**WORK ITEM**: Although the listing below holds pictures, reproduce only its lines from the one containing "Skidanje šminke" through the last, exactly and without them.

■ ■ ■

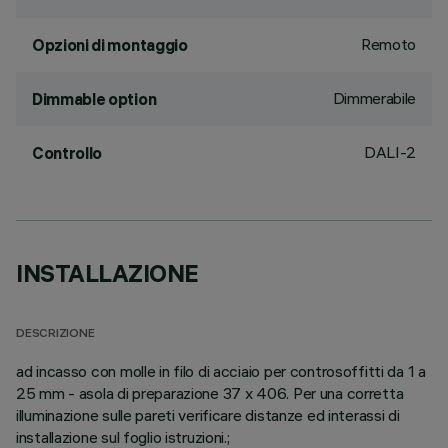
Remoto
Opzioni di montaggio
Dimmerabile
Dimmable option
DALI-2
Controllo
INSTALLAZIONE
DESCRIZIONE
ad incasso con molle in filo di acciaio per controsoffitti da 1 a
25 mm - asola di preparazione 37 x 406. Per una corretta
illuminazione sulle pareti verificare distanze ed interassi di
installazione sul foglio istruzioni.;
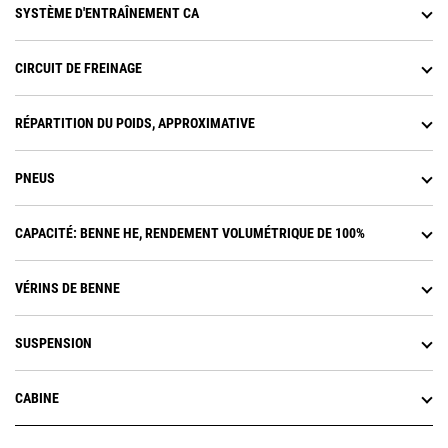
SYSTÈME D'ENTRAÎNEMENT CA
CIRCUIT DE FREINAGE
RÉPARTITION DU POIDS, APPROXIMATIVE
PNEUS
CAPACITÉ: BENNE HE, RENDEMENT VOLUMÉTRIQUE DE 100%
VÉRINS DE BENNE
SUSPENSION
CABINE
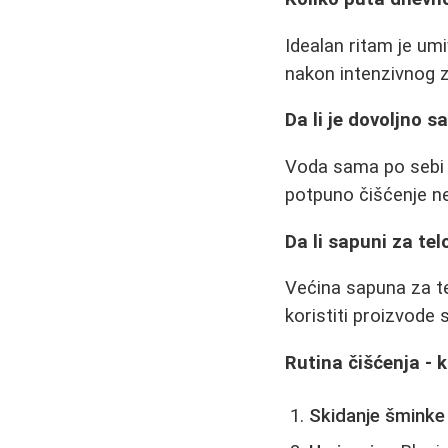
Idealan ritam je um
nakon intenzivnog zn
Da li je dovoljno 
Voda sama po sebi n
potpuno čišćenje ne
Da li sapuni za tel
Većina sapuna za tel
koristiti proizvode s
Rutina čišćenja - 
Skidanje šminke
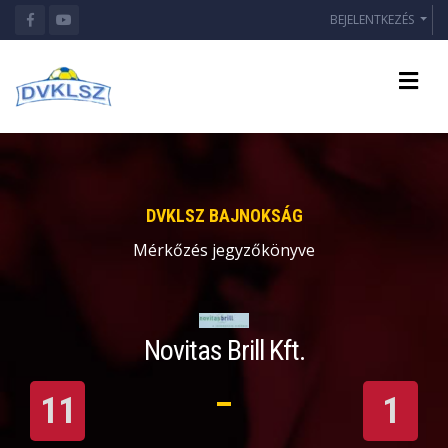
BEJELENTKEZÉS
DVKLSZ BAJNOKSÁG
Mérkőzés jegyzőkönyve
Novitas Brill Kft.
11
1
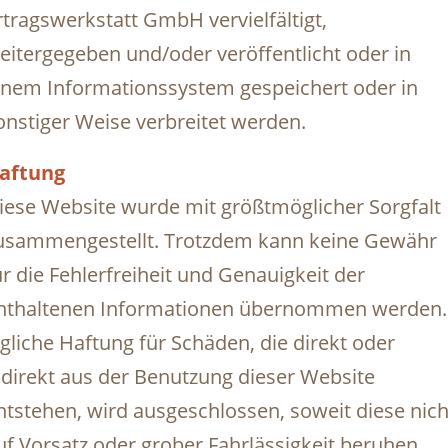
rtragswerkstatt GmbH vervielfältigt,
eitergegeben und/oder veröffentlicht oder in
inem Informationssystem gespeichert oder in
onstiger Weise verbreitet werden.
aftung
iese Website wurde mit größtmöglicher Sorgfalt
usammengestellt. Trotzdem kann keine Gewähr
ür die Fehlerfreiheit und Genauigkeit der
nthaltenen Informationen übernommen werden.
egliche Haftung für Schäden, die direkt oder
ndirekt aus der Benutzung dieser Website
ntstehen, wird ausgeschlossen, soweit diese nich
uf Vorsatz oder grober Fahrlässigkeit beruhen.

■ ■ ■

**ANSWER TO THIS TASK**:
Skidanje šminke
BEJELENTKEZÉS
DVKLSZ BAJNOKSÁG
Mérkőzés jegyzőkönyve
Novitas Brill Kft.
11
1
rtragswerkstatt GmbH vervielfältigt,
eitergegeben und/oder veröffentlicht oder in
inem Informationssystem gespeichert oder in
onstiger Weise verbreitet werden.
aftung
iese Website wurde mit größtmöglicher Sorgfalt
usammengestellt. Trotzdem kann keine Gewähr
ür die Fehlerfreiheit und Genauigkeit der
nthaltenen Informationen übernommen werden.
egliche Haftung für Schäden, die direkt oder
ndirekt aus der Benutzung dieser Website
ntstehen, wird ausgeschlossen, soweit diese nich
uf Vorsatz oder grober Fahrlässigkeit beruhen.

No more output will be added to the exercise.